**Required action:**
Locate the string "SPRAY" in the records below. Copy every line where it occurs.

**Source data:**

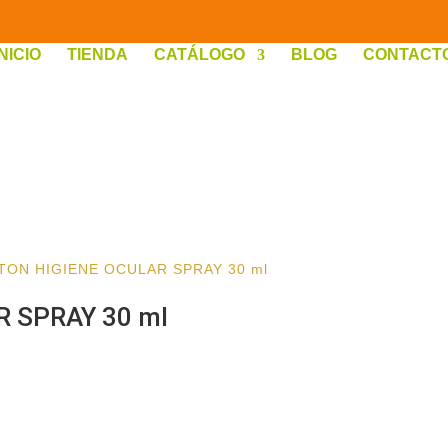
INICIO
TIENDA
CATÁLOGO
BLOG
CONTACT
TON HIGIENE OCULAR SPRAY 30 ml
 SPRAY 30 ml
...
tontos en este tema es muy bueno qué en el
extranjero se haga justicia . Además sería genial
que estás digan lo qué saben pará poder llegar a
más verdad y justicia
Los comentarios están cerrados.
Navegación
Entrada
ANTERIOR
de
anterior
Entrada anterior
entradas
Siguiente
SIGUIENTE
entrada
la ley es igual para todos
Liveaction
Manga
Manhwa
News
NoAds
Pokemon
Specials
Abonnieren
--
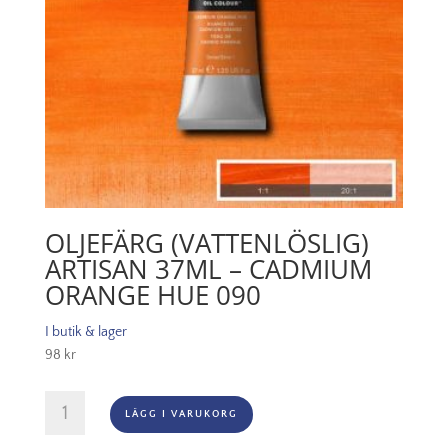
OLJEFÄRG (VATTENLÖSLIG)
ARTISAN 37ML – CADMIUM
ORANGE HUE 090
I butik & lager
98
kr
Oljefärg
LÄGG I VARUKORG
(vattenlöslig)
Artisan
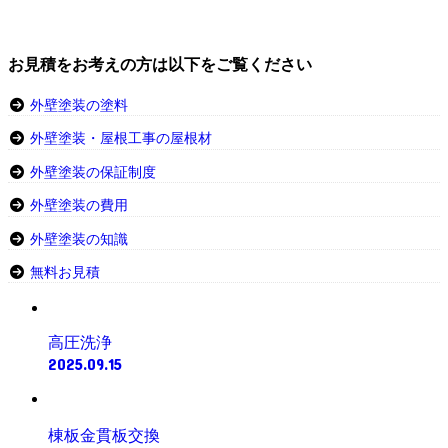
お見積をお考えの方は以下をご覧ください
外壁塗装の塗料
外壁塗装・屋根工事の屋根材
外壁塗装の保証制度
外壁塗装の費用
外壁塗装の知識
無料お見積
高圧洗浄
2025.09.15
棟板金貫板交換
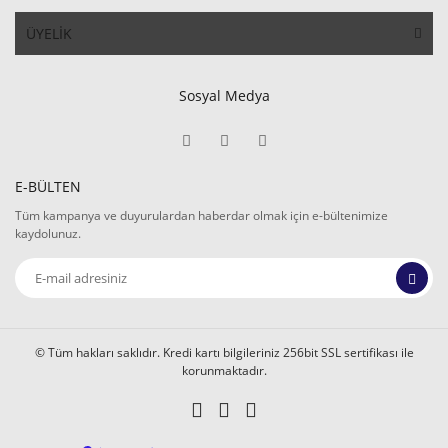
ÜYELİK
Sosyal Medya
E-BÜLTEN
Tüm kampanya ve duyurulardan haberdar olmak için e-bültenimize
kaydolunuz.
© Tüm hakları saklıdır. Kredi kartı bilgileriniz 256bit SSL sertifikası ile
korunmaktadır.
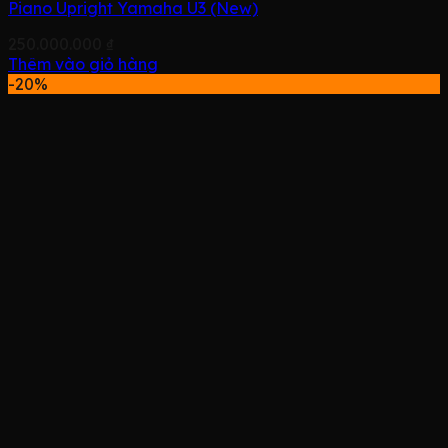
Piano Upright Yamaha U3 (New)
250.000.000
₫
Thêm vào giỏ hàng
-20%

**Response to this task:**
TON HIGIENE OCULAR SPRAY 30 ml
 SPRAY 30 ml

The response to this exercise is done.